Astronomers Found a Largest Explosion in the Universe Next to the Big Bang
Vijayan Sankar (Author) Published Date : Feb 29, 2020 10:02 ISTScience
Know all the facts of the explosion that is massive than anything so far: A new study published in The Astrophysical journal confirms scientists have detected evidence of an explosion that is five times bigger than anything seen before it. The published study named "Discovery of a Giant Radio Fossil in the Ophiuchus Galaxy Cluster" in the journal on February 27.
Many refer it to as the next biggest to the big bang, which is a cosmological model of the creation of the observable universe. Scientists say that evidence is detected of an eruption coming out from a supermassive black hole that is extraordinarily energetic in the Ophiuchus galaxy supercluster, which is only 390 million light-years away from earth.
Professor Melanie Johnston-Hollitt is the co-author of the published study and is from the Curtin University node of the International Center for Radio Astronomy Research. While speaking to BBC, she said that it was difficult to put the size of the explosion in human terms.

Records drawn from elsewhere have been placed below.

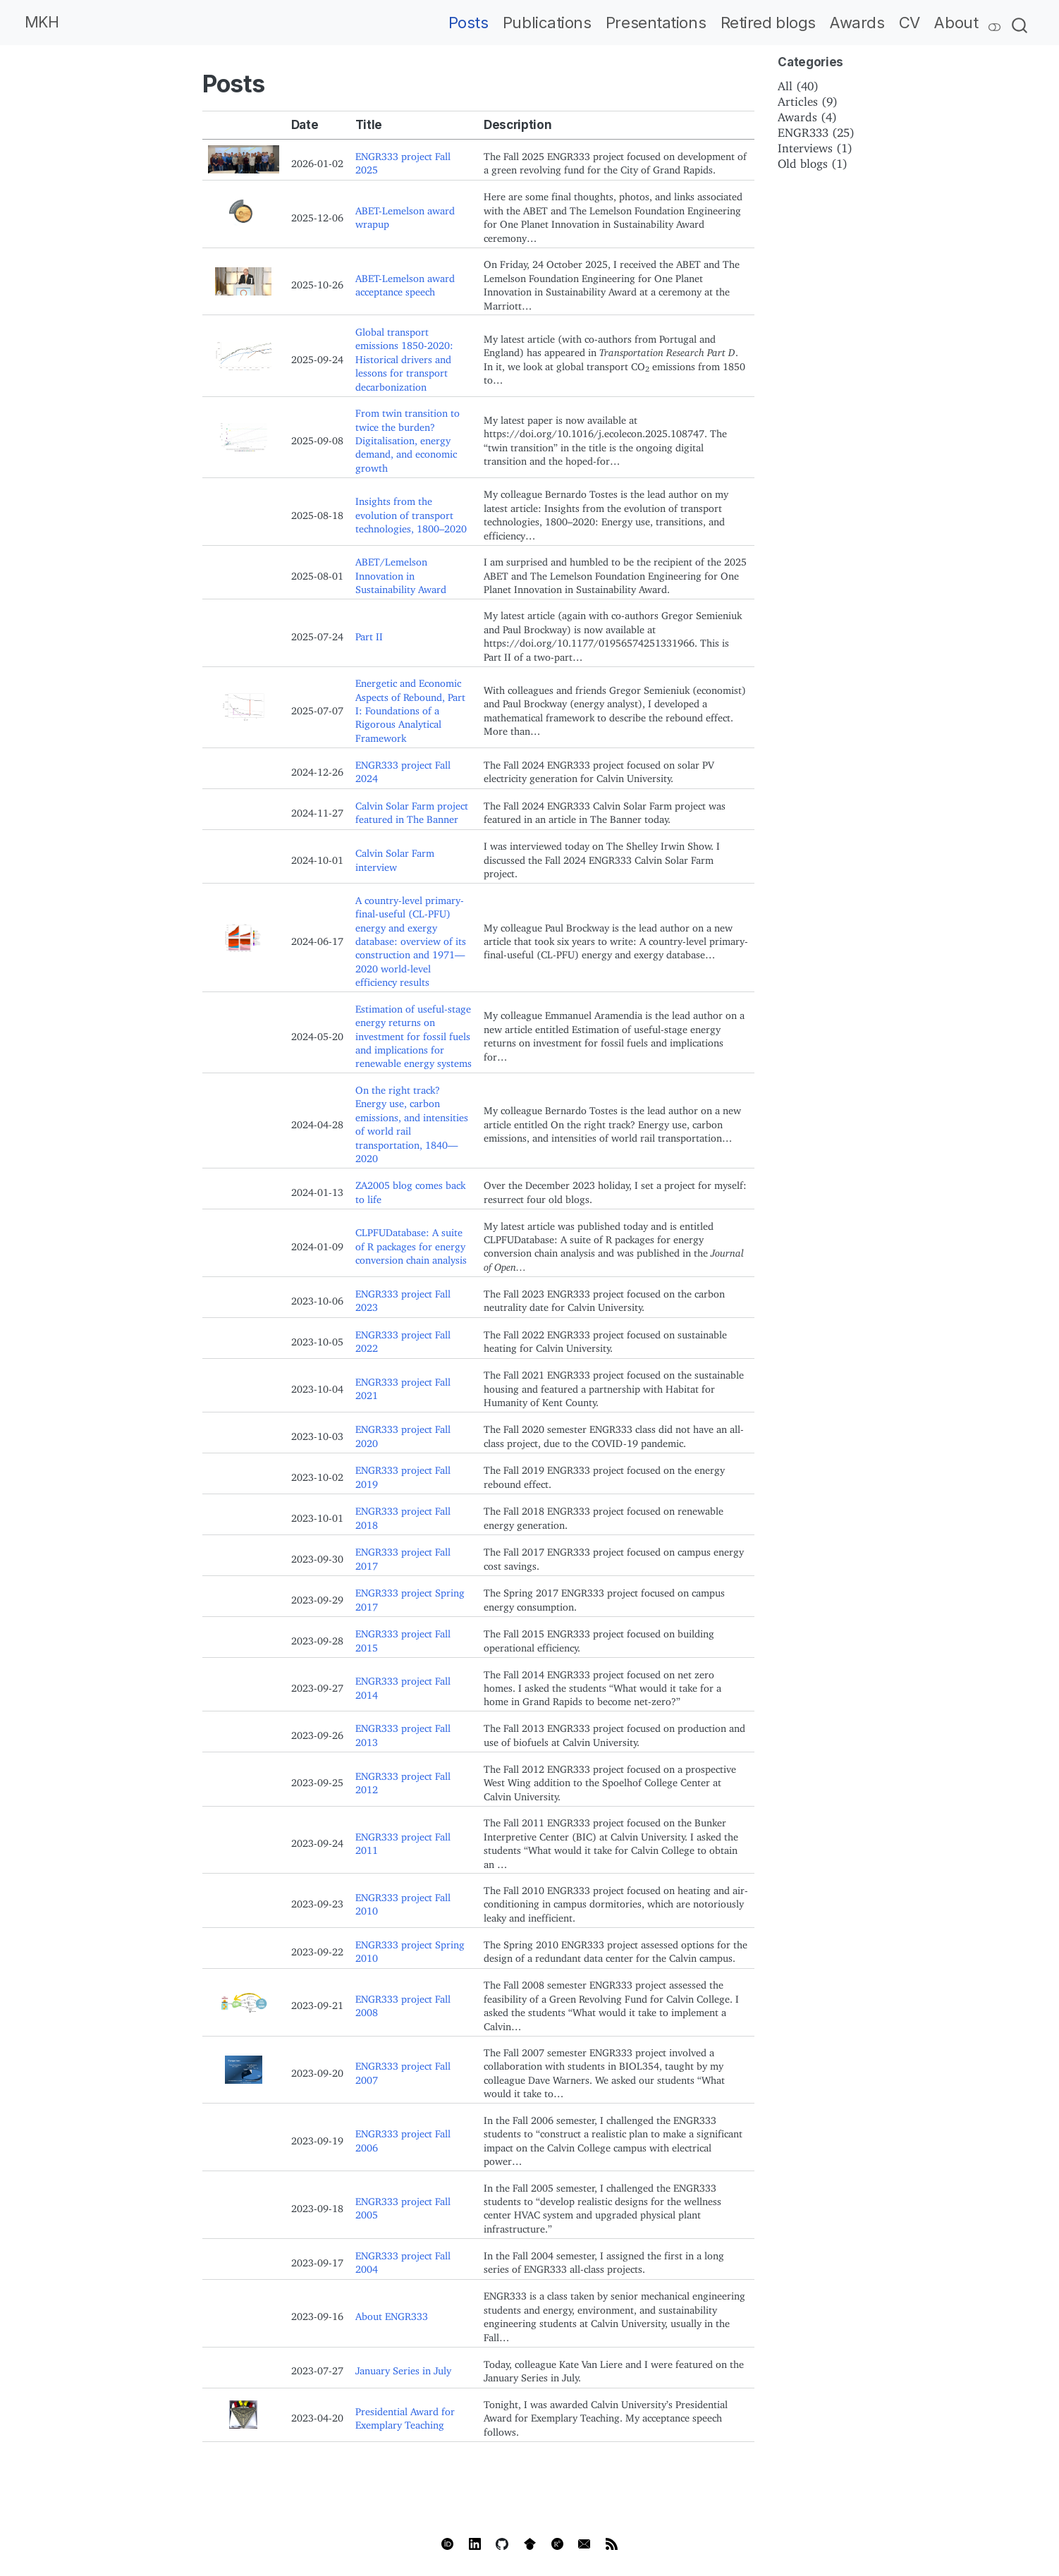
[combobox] (1020, 23)
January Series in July (403, 2368)
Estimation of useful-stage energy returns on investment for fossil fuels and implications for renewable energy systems (413, 1034)
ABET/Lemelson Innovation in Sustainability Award (400, 573)
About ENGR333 (391, 2314)
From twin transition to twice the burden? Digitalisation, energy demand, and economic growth (407, 438)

The best way of explaining it could that it continued occurring for over 240 million years of the outburst. But that did not happen, and in realistic terms, it could be like the setting of 20 billion megaton TNT explosions continuously for 240 million years and that too one for every thousandth of a second.
It is what this explosion could have occurred is her explanation of the explosion. For another news channel, Melanie said that it is like an explosion that happened in slow motion over hundreds of millions of years.
Simona Giacintucci is the lead author of the published study and works at the Naval Research Laboratory in Washington, DC. She says that the explosion is multi-gigantic in size, and in some ways, it is similar to the eruption of Mt. St. Helens in 1980 that ripped off the top of the mountain.
Dr. Maxim Markevitch is from NASA's Goddard Space Flight Center and the co-author of the published study. He says that the fresh data from the radio telescopes match with that of the 2016 data. And it confirms an eruption of an unprecedented size that occurred 390 million light-years away from the earth.